Y es que la gestión sigue siendo territorio hostil. Como recordaba Eli Sarasola, en Estados Unidos en 2015 había más CEO llamados John que mujeres, cuando las mujeres eran el 50,8% de la población y los hombres llamados John apenas un 3%. La situación ha mejorado pero sigue claramente desequilibrada. Más aún en sectores como el fútbol y no solo en la dirección, sino también en las estructuras deportivas, los banquillos o los cuerpos médicos.

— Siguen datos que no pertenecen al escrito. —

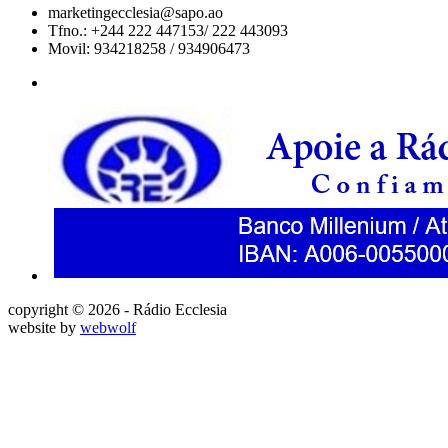
marketingecclesia@sapo.ao
Tfno.: +244 222 447153/ 222 443093
Movil: 934218258 / 934906473
copyright © 2026 - Rádio Ecclesia
website by
webwolf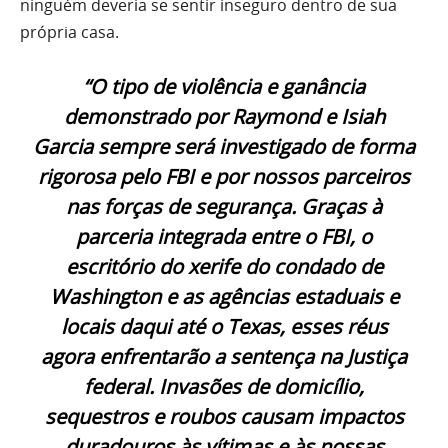
ninguém deveria se sentir inseguro dentro de sua
própria casa.
“O tipo de violência e ganância
demonstrado por Raymond e Isiah
Garcia sempre será investigado de forma
rigorosa pelo FBI e por nossos parceiros
nas forças de segurança. Graças à
parceria integrada entre o FBI, o
escritório do xerife do condado de
Washington e as agências estaduais e
locais daqui até o Texas, esses réus
agora enfrentarão a sentença na Justiça
federal. Invasões de domicílio,
sequestros e roubos causam impactos
duradouros às vítimas e às nossas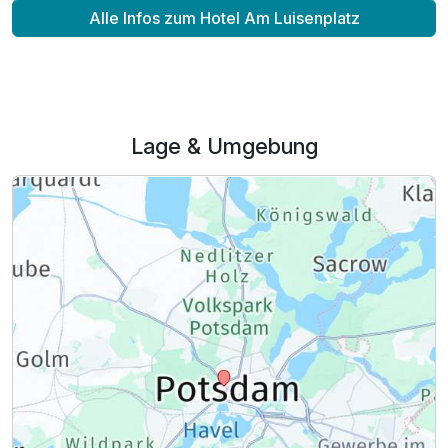
Alle Infos zum Hotel Am Luisenplatz
Lage & Umgebung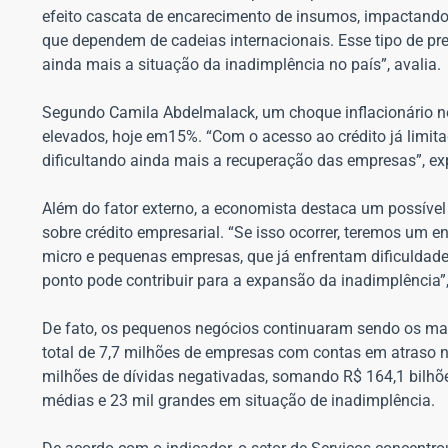
efeito cascata de encarecimento de insumos, impactando
que dependem de cadeias internacionais. Esse tipo de pre
ainda mais a situação da inadimplência no país”, avalia.
Segundo Camila Abdelmalack, um choque inflacionário ne
elevados, hoje em15%. “Com o acesso ao crédito já limitad
dificultando ainda mais a recuperação das empresas”, exp
Além do fator externo, a economista destaca um possível
sobre crédito empresarial. “Se isso ocorrer, teremos um 
micro e pequenas empresas, que já enfrentam dificuldade
ponto pode contribuir para a expansão da inadimplência”,
De fato, os pequenos negócios continuaram sendo os mai
total de 7,7 milhões de empresas com contas em atraso n
milhões de dívidas negativadas, somando R$ 164,1 bilhões
médias e 23 mil grandes em situação de inadimplência.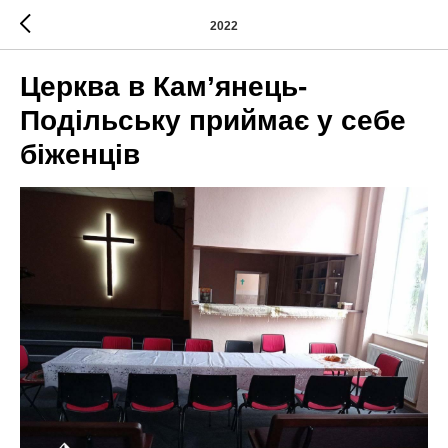
2022
Церква в Кам’янець-
Подільську приймає у себе
біженців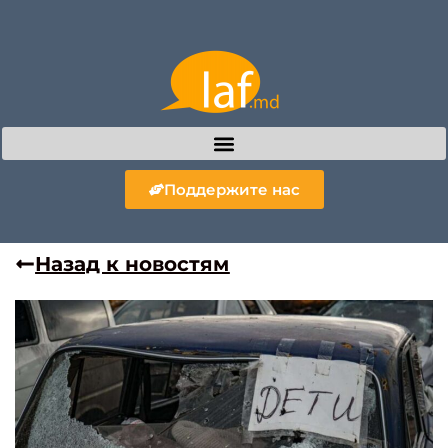
Поддержите нас
Назад к новостям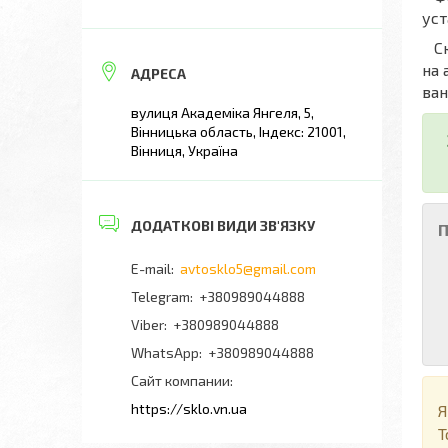
уст
Скл
на 
ван
вулиця Академіка Янгеля, 5,
Вінницька область, Індекс: 21001,
Вінниця, Україна
П
avtosklo5@gmail.com
+380989044888
+380989044888
+380989044888
Сайт компании
https://sklo.vn.ua
Я
Т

Una desigualdad que afecta a las futbolistas. «A mí nunca me preguntaron si  tenía problemas con la menstruación, no se tenían en cuenta las diferencias biomecánicas de las mujeres, se establecían niveles de grasa incompatibles con la salud de las mujeres...», recordaba Ainara Manterola, exjugadora y fundadora del centro Zuhegan.

«Tampoco hablamos nunca de la menstruación en los cursillos de entrenadores en Suiza, ni de ninguna otra especificidad», corroboraba Marina Radulovic, responsable de Desarrollo de Fútbol Femenino de la FIFA, que lamenta que «la preparación no solo esté enfocada a hombres sino para entrenadores de equipos masculinos», aunque cree que «el avance es imparable. Hay que trabajar y tener paciencia pero no dejamos de avanzar».

«La preparación no solo ha estado enfocada a hombres, sino a hombres que van a entrenar equipos masculinos, aunque por fortuna todo está cambiando poco a poco», explica Marina Radulovic

Lo ha vivido en primera persona Dafne Triviño, que llegó a la dirección deportiva de Alavés Gloriosas hace siete años y hoy se siente «una más» en el club albiazul. «Cuando opino, cuando hay que tomar una decisión, siento que lo que digo tiene valor, que quitamos el apellido ‘femenino’ y hablamos de fútbol a secas, que participo de decisiones importantes. Que se oye mi voz». Lo que exigen, en definitiva, todas las mujeres, que su voz no desentone en el fútbol, que también es suyo.